Wednesday, July 16, 2014

Mid-Week Post

It's time...

Hamas rejected an Egyptian brokered peace deal:

A brief respite from the violence in Gaza appeared imminent Wednesday after both sides agreed to a U.N-requested temporary cease-fire.
"Factions of the resistance have agreed to accept the offer of the UN regarding a 'field calm' for 5 hours from 10 AM until 3 PM (local time) Thursday for humanitarian needs," Hamas spokesman Sami Abu Zhuri said in a text message.

Israel had already accepted the proposal; however, the military warned it would not sit idle if attacked.

"Should the humanitarian window be exploited by Hamas or other terror organizations for the purpose of launching attacks against Israeli civilian or military targets the IDF will respond firmly and decisively," the Israel Defense Forces said in a statement.

An effort to permanently stop the killing stalled Tuesday when Israel resumed airstrikes following a brief, one-sided cease-fire brokered by Egypt. While Israel paused for six hours, Hamas leaders rejected the deal and continued firing rockets.

That's right. The same organisation that started this conflict and that used/uses people as human shields is the same one that does not want an end to this conflict in which Israel, despite its restraint, is seen as the villain.

Speaking for the party, foreign affairs critic Marc Garneau issued the standard Liberal trope urging “all parties to without delay seek an immediate ceasefire,” as though Israel hasn’t been demanding it almost since the day it ceded control over Gaza many years ago. (Indeed, Israel accepted an Egyptian ceasefire proposal on Tuesday, and Hamas kept right on shooting.) The statement completely ignores the fact that Israel has been bombarded routinely with rocket fire from Gaza, aimed at civilian targets, and both Israel and to varying degrees Egypt have had to consistently work to interrupt the Hamas terrorist infrastructure in the area.

The call for “all parties” is more evidence of the moral relativism that shows the total lack of spine in the Liberal foreign policy DNA.

This fact is made plainly evident when the comments of Mr. Garneau are contrasted with those offered as the official position of Canada by Prime Minister Stephen Harper.

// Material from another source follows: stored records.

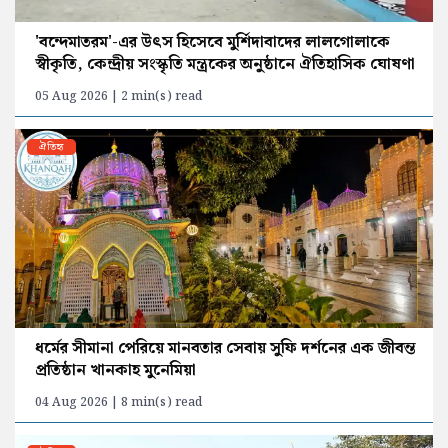
'বন্দেমাতরম'-এর উৎস হিসেবে মুর্শিদাবাদের লালগোলাকে
স্বীকৃতি, কেন্দ্রীয় সংস্কৃতি মন্ত্রকের অনুষ্ঠানে ঐতিহাসিক ঘোষণা
05 Aug 2026 | 2 min(s) read
ঐতিহ্য
ধর্মের সীমানা পেরিয়ে মানবতার সেবায় সুফি দর্শনের এক জীবন্ত
প্রতিষ্ঠান খানকাহ মুনেমিয়া
04 Aug 2026 | 8 min(s) read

He said, “The indiscriminate rocket attacks from Gaza are terrorist acts, for which there is no justification. It is evident that Hamas is deliberately using human shields to further terror in the region.” And then he went on the say that “Canada calls on its allies and partners to recognize that these terrorist attacks are unacceptable and that solidarity with Israel is the best way of stopping the conflict.”

The difference is clear and another welcome sign of the moral clarity that has guided Canadian policy for the region.

A lawyer representing Meriam Ibrahim's family has dropped the case against her:

A lawsuit brought by a Sudanese Muslim father against a Christian woman to formally establish her as his Muslim daughter was dropped on Wednesday, the lawyer handling the case said, a move that could allow her to depart for the United States.

The case of Mariam Yahya Ibrahim, 27, raised an international furore when a Sudanese court sentenced her to death in May on charges of converting from Islam to Christianity and marrying a Christian South Sudanese-American.

Ibrahim says she was born and raised as a Christian by an Ethiopian family in Sudan and was later abducted by the Sudanese Muslim family. The Muslim family denies that and insists she belongs to them.

An appeals court quashed the death sentence late last month, but the government accused her of trying to leave Sudan with falsified South Sudanese travel papers, preventing her departure for America with her husband and two children.

The government has not formally dropped its accusation but Ibrahim was allowed to leave police custody after a brief detention on June 26.

Even after lifting the death penalty, Sudan refused to acknowledge Ibrahim's new identity as a South-Sudanese Christian, and the lawsuit by her family raised another obstacle to her departure.
At this point, it would be very prudent for Mrs. Ibrahim to make haste to the US but not before telling her family what a pack of rotters they are for ruining her life. Her Muslim father walked out on her, leaving her Christian mother to raise her, making the charge (yes, charge) of apostasy moot. The Muslim half of her family would never accept her even if she did convert to Islam. And God forbid one should question ownership of another human being or that one can choose another religion. That would just be nutty.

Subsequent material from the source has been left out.